[Start of section]

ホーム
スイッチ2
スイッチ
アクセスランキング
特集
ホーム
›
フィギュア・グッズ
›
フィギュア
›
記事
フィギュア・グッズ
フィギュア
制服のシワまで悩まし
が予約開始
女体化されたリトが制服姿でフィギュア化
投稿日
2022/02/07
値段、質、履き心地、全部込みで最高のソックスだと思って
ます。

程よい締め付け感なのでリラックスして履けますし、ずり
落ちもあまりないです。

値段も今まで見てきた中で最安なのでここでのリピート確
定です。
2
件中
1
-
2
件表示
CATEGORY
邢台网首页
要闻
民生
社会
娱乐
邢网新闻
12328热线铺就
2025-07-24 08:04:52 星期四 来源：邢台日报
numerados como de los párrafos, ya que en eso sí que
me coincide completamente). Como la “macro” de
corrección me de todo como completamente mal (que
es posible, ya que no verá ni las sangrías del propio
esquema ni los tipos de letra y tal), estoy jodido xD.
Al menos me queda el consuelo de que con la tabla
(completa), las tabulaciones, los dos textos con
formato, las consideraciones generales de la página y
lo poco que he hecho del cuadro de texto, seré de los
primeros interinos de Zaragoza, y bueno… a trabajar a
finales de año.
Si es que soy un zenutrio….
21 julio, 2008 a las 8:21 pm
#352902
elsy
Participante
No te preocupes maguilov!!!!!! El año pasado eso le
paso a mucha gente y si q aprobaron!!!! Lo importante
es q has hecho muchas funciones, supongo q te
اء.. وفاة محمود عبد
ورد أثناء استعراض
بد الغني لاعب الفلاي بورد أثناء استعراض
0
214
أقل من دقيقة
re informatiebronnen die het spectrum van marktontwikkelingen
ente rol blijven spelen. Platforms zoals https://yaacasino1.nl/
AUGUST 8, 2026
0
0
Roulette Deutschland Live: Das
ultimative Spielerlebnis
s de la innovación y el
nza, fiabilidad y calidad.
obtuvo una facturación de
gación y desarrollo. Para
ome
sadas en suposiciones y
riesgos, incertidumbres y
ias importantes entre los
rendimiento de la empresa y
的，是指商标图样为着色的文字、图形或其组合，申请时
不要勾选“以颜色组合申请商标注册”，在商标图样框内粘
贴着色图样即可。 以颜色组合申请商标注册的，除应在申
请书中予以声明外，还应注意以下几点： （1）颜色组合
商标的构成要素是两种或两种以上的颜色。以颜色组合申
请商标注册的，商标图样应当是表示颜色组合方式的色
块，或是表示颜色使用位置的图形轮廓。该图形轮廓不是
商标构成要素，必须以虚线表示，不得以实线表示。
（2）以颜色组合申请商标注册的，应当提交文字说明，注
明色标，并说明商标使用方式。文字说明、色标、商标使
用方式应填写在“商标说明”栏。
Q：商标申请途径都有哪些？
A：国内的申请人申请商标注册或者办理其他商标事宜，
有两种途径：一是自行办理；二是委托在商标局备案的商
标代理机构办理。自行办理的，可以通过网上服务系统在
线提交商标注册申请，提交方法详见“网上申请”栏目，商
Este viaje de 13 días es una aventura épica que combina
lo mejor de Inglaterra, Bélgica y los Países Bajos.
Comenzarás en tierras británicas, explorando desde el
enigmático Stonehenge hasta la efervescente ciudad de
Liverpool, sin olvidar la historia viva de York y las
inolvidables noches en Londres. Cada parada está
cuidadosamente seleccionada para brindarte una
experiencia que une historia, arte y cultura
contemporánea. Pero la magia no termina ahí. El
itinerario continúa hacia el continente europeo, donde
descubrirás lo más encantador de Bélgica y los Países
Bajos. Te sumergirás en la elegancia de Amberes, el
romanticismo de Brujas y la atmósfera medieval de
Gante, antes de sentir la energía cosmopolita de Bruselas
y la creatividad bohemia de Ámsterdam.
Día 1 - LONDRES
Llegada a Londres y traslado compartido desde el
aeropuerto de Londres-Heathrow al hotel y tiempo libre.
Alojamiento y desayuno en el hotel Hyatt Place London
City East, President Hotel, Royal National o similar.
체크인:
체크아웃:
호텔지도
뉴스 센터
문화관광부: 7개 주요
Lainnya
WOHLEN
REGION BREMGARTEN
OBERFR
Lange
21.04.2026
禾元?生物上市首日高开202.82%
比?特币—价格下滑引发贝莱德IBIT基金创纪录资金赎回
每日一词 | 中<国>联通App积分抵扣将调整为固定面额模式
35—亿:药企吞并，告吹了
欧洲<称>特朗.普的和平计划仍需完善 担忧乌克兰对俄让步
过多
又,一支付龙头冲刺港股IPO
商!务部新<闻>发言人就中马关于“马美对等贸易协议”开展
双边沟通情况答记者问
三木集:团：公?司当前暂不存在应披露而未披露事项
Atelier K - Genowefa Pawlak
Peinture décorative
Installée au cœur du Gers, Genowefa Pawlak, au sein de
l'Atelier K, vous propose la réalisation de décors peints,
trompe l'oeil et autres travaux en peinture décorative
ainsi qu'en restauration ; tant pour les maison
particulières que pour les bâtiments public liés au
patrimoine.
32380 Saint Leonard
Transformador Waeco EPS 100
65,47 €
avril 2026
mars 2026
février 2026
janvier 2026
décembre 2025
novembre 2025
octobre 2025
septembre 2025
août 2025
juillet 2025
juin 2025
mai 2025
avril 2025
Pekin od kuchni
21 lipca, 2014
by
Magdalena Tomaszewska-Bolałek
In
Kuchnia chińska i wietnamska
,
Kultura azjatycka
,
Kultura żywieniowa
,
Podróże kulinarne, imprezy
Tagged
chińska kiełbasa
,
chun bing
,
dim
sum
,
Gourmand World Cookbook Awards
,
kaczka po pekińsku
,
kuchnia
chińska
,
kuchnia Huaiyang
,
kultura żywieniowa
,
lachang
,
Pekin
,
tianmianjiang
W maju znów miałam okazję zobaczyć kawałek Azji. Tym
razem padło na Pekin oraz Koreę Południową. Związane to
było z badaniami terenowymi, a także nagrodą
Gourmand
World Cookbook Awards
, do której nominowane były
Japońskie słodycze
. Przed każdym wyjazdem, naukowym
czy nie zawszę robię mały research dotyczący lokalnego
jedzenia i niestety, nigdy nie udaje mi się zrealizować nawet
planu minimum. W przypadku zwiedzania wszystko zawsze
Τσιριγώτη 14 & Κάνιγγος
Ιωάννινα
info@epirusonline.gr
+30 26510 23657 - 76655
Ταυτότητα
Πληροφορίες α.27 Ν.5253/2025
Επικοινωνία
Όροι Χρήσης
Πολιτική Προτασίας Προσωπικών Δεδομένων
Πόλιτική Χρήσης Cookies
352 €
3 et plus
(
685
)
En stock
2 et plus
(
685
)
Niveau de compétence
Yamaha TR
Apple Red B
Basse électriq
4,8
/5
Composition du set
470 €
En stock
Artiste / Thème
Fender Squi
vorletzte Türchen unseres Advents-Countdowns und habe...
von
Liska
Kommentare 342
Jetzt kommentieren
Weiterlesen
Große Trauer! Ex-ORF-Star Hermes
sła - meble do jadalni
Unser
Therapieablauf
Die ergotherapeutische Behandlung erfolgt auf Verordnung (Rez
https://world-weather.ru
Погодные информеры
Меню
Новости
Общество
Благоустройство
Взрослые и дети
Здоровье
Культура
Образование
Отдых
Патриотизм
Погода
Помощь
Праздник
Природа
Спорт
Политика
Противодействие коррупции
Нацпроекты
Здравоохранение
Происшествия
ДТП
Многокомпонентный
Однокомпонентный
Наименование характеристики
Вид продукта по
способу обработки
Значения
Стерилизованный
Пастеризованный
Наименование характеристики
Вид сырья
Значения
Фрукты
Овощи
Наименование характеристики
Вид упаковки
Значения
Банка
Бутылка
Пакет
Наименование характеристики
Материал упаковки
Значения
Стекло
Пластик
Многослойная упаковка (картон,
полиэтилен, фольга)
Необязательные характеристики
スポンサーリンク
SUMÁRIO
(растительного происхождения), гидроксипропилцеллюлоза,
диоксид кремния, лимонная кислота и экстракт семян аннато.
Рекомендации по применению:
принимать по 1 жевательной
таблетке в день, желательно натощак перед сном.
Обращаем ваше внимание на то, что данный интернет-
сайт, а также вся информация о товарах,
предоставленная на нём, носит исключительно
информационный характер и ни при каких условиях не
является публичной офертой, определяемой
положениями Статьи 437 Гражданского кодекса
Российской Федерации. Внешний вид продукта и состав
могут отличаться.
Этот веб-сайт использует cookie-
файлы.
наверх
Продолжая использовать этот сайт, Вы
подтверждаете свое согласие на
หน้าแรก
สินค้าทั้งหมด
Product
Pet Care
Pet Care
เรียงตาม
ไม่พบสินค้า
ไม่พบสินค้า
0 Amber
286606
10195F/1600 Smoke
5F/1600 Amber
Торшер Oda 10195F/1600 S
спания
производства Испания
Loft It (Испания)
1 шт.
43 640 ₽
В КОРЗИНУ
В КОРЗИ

[End of section]

In these entries, please give the number of lines holding the string "Awards" and nothing more.

§ Solution
2